Germany is in an uproar against ethanol. Last week, motorists celebrated a win against alcohol in their gasoline: Oil companies stopped the build-out of E10 gas stations. The matter still fuels the headlines. Over the weekend, German’s Die Welt newspaper shocked its readers with the news that the bio-benzene can ruin engines which supposedly are ok for the fuel.
“E10 is under suspicion to stress the engine oil harder than conventional fuel. This causes minimized viscosity and increased engine wear,” writes the paper. Supposedly, the stuff literally waters down the oil. Die Welt quotes Thomas Brüner of BMW who said: “The 10 percent ethanol increase the water in the engine. The water condenses and mixes with the oil. The oil gets diluted and ages faster.”
Ever since these news hit, you see more and more motorists checking their oil. Not for a lack of level, but for an increase. If the level rises, it’s caused by the ethanol water. At the same time, the level of confusion is on the rise, and E10 sits unsold in full tanks.

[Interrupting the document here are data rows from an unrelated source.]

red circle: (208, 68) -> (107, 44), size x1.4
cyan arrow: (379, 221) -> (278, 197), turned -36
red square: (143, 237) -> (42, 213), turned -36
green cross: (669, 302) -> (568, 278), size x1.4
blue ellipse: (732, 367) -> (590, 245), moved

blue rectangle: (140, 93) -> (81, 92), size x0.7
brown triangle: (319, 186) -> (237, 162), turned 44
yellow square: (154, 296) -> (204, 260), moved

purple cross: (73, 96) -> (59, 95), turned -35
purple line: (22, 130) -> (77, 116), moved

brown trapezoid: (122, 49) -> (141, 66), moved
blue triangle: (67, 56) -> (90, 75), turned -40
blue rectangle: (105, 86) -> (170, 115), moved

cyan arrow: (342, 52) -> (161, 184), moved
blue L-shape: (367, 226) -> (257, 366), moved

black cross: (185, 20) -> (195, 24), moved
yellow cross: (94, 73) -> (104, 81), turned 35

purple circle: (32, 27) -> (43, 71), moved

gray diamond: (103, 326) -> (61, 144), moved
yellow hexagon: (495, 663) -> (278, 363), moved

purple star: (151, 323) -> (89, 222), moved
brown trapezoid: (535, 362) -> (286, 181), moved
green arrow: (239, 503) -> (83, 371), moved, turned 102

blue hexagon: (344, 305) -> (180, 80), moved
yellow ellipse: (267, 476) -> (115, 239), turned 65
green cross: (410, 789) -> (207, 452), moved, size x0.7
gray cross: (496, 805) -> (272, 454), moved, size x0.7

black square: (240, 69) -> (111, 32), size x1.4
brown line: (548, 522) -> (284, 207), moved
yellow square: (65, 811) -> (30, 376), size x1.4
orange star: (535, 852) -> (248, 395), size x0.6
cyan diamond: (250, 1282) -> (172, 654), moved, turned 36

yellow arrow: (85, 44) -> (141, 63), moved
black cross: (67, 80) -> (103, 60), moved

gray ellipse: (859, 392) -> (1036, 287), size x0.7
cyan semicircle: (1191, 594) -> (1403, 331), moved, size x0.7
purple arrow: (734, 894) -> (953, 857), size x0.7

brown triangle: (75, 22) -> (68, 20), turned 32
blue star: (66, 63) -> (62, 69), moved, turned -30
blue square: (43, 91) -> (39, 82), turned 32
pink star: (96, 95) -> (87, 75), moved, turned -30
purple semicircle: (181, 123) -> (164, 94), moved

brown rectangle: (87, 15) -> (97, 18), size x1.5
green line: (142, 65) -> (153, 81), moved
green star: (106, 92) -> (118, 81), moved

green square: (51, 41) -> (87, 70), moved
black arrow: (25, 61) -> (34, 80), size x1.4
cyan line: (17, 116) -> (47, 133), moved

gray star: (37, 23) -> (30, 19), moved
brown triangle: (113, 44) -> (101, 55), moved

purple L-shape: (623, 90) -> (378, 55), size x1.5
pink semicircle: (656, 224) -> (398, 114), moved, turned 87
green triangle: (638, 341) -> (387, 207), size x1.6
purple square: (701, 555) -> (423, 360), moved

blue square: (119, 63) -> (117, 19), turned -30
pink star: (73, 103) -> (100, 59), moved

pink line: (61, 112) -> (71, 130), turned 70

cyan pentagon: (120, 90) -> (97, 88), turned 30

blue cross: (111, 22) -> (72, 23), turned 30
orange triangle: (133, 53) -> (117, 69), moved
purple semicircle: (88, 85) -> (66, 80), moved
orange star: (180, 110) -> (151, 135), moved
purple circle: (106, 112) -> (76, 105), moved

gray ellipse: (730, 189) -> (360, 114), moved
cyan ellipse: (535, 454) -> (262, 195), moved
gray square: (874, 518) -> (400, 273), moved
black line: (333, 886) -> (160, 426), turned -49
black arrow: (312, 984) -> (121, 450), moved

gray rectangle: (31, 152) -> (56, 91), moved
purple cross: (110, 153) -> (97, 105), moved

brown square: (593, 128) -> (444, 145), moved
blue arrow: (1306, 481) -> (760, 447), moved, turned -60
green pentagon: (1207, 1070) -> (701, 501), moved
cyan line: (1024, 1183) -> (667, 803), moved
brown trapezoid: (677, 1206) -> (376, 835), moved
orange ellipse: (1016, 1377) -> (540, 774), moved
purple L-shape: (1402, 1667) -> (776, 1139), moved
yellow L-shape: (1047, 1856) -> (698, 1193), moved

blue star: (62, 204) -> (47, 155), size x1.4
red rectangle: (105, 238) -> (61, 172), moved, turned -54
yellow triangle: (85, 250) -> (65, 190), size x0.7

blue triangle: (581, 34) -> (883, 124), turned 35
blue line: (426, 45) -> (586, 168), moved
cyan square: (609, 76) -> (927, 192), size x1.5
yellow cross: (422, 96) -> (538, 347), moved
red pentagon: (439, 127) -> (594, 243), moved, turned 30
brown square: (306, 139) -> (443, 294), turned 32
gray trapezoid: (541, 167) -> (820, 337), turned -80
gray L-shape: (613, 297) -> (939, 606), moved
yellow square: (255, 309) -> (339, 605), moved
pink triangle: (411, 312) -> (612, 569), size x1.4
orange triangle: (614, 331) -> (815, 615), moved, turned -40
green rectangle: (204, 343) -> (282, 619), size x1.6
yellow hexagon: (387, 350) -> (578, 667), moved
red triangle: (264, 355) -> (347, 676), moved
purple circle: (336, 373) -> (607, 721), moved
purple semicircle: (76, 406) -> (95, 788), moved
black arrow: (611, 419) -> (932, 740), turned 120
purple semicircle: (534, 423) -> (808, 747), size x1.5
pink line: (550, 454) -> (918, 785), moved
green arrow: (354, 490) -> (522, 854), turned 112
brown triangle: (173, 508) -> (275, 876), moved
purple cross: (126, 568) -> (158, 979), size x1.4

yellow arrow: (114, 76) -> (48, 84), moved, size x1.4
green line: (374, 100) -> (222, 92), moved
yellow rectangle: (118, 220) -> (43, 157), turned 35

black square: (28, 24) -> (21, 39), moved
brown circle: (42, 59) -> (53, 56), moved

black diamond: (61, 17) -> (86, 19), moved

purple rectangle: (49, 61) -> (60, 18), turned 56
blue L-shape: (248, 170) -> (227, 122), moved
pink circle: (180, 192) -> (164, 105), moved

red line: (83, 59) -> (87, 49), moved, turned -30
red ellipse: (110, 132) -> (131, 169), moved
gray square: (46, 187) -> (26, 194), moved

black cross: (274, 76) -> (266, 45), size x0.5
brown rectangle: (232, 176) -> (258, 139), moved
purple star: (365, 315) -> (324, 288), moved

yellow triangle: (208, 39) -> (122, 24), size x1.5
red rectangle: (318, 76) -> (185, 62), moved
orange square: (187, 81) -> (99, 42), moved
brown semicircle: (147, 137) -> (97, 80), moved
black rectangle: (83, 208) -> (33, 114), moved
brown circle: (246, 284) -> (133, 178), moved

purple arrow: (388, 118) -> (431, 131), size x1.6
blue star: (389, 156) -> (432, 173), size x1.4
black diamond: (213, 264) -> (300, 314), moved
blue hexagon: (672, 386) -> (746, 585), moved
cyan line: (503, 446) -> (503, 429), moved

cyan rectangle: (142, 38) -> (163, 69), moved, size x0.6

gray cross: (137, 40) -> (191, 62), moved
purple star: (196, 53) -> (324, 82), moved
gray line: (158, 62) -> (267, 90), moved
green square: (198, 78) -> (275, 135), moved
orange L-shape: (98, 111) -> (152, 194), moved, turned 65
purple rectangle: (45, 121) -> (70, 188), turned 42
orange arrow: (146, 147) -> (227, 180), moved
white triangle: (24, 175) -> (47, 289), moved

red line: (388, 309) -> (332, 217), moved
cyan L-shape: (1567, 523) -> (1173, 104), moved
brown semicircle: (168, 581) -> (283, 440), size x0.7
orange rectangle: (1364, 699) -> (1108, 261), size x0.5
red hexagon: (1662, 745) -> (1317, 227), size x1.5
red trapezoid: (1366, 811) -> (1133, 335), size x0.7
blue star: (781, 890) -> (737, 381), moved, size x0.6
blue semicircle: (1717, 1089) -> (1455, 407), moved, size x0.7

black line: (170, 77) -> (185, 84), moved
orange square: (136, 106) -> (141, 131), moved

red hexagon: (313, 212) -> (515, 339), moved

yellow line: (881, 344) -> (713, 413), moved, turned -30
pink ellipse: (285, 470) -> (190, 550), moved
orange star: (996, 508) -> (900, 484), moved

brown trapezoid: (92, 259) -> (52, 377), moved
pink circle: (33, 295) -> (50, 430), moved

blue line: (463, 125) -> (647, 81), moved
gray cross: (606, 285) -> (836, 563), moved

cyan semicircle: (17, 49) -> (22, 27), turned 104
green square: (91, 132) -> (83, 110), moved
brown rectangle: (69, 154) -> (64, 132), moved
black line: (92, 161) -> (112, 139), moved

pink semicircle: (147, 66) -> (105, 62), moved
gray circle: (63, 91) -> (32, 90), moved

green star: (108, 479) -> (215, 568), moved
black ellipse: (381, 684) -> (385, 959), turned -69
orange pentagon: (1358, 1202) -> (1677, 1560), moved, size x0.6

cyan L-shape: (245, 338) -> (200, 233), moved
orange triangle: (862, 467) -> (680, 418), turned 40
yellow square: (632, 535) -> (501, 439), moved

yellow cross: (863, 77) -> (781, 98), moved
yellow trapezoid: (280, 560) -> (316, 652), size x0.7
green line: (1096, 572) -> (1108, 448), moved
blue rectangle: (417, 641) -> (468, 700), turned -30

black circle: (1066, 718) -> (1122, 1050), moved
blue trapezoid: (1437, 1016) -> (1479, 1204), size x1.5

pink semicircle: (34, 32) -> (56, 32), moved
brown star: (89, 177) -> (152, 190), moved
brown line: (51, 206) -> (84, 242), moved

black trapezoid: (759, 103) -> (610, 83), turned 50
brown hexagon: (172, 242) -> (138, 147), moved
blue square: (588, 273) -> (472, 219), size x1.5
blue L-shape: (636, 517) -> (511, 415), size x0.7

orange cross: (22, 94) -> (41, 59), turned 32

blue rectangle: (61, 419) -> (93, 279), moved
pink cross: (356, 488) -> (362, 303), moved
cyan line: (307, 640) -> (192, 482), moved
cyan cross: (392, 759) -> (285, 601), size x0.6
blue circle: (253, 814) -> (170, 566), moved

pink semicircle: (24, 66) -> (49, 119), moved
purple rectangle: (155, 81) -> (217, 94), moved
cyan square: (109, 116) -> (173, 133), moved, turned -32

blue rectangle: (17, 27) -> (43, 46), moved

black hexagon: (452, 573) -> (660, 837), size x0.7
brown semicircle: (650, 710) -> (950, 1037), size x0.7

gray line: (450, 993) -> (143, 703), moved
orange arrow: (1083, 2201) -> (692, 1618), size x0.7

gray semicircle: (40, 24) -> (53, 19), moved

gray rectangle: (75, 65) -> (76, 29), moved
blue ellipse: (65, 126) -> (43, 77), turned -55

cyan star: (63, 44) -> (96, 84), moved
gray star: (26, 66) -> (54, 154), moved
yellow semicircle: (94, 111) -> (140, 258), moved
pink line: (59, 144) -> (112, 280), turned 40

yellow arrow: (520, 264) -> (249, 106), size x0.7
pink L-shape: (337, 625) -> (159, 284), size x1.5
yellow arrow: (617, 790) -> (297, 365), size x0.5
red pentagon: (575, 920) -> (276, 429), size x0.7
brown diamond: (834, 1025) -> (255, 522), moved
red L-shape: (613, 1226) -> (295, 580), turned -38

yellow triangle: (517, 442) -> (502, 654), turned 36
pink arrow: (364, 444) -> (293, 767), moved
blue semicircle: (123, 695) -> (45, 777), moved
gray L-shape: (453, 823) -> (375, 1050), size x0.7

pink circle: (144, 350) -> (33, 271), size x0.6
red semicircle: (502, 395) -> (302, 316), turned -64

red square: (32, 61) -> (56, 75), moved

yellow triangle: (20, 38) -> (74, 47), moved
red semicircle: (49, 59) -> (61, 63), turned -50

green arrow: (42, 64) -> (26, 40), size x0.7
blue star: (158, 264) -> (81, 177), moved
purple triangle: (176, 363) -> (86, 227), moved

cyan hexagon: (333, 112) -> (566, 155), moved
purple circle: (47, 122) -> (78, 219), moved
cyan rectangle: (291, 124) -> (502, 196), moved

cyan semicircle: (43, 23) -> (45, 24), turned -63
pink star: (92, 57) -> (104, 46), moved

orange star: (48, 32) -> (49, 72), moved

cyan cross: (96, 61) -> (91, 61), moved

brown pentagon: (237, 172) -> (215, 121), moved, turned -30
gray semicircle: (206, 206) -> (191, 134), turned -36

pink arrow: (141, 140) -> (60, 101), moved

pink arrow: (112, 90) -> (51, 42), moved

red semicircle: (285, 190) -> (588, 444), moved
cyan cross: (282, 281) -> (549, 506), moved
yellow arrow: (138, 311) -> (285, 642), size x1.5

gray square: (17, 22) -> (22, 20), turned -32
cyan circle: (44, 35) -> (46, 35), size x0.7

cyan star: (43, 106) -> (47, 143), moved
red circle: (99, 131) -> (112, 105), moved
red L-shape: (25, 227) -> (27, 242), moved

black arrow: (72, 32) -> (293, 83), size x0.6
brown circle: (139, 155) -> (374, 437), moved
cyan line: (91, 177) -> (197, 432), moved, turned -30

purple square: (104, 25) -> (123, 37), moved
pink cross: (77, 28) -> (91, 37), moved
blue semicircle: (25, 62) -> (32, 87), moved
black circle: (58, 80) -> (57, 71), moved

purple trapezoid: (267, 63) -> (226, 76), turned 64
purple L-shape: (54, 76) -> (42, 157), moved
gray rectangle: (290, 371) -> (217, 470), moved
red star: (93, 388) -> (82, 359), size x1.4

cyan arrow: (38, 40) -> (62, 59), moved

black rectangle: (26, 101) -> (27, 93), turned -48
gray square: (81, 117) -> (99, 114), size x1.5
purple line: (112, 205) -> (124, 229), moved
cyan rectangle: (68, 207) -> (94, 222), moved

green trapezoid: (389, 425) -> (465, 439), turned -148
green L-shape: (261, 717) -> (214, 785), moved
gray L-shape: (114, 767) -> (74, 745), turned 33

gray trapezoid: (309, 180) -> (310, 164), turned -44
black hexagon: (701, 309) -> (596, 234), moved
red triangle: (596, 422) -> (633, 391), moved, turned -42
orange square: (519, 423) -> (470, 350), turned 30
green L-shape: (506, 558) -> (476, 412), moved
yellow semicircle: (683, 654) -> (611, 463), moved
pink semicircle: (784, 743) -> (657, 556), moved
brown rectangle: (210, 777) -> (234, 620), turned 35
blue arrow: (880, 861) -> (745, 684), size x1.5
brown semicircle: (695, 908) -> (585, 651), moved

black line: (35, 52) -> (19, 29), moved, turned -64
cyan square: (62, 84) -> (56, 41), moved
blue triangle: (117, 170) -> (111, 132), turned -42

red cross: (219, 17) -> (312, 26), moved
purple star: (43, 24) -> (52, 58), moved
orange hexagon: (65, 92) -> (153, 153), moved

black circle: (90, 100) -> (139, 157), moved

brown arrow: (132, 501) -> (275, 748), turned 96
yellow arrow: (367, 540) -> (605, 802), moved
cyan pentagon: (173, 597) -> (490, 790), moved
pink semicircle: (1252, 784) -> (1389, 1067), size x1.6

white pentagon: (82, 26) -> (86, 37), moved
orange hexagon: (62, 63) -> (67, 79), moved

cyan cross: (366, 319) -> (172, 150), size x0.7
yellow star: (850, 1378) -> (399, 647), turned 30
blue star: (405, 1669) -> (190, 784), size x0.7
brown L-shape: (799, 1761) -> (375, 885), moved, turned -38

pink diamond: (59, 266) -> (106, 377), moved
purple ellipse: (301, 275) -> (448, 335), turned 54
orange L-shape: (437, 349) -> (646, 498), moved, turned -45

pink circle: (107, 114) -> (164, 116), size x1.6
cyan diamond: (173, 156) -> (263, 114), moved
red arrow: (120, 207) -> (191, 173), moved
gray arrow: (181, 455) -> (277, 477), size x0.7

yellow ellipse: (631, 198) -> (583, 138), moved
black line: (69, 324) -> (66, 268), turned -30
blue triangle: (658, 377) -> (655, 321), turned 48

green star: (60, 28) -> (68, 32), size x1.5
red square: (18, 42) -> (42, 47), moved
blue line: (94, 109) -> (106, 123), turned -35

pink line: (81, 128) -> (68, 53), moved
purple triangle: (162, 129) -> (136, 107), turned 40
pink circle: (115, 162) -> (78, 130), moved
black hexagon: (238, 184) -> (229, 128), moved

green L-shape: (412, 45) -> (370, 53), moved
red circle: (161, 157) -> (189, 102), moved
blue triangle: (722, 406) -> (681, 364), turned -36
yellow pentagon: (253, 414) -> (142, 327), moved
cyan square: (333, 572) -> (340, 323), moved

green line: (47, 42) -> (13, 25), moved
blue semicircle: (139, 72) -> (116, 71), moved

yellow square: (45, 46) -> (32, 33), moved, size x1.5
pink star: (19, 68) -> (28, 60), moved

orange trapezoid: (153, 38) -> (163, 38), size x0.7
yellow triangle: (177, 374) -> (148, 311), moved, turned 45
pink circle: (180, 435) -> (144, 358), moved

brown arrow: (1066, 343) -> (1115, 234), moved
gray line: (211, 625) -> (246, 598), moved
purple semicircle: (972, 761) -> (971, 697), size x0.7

Sunday evening. BMW sent out a press release in which the Munich car company “supports the introduction of E10 in Germany. The statements of Mr. Brüner do not refer to countries with a fuel quality as in the EU, they referred to countries with a lesser quality of fuel. Some older BMW vehicles require the anti-knock properties of Super Plus ROZ 98.”
Maybe you want to keep an eye on that dipstick.
PS: BMW today issued a flurry of press releases on this topic. In its third sixth missive (so far) (I get them in German and English, English version follows) BMW “would like to make the following clear:
- The condensation effect is a side effect of the normal combustion process – independently of the use of E10 – and therefore does not pose a problem.
- The oil-change intervals defined by BMW are not affected and therefore remain unchanged.
- The report’s falsely claimed link between the use of E10 fuel and “more rapid engine wear” does not exist.”